**To do**
Provide an exact copy of the data, excluding the images.

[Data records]
┏━━
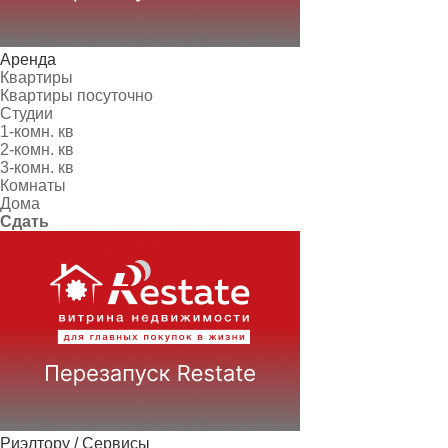
Аренда
Квартиры
Квартиры посуточно
Студии
1-комн. кв
2-комн. кв
3-комн. кв
Комнаты
Дома
Сдать
Риэлтору / Сервисы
┗━━
**Result**
Аренда
Квартиры
Квартиры посуточно
Студии
1-комн. кв
2-комн. кв
3-комн. кв
Комнаты
Дома
Сдать
Риэлтору / Сервисы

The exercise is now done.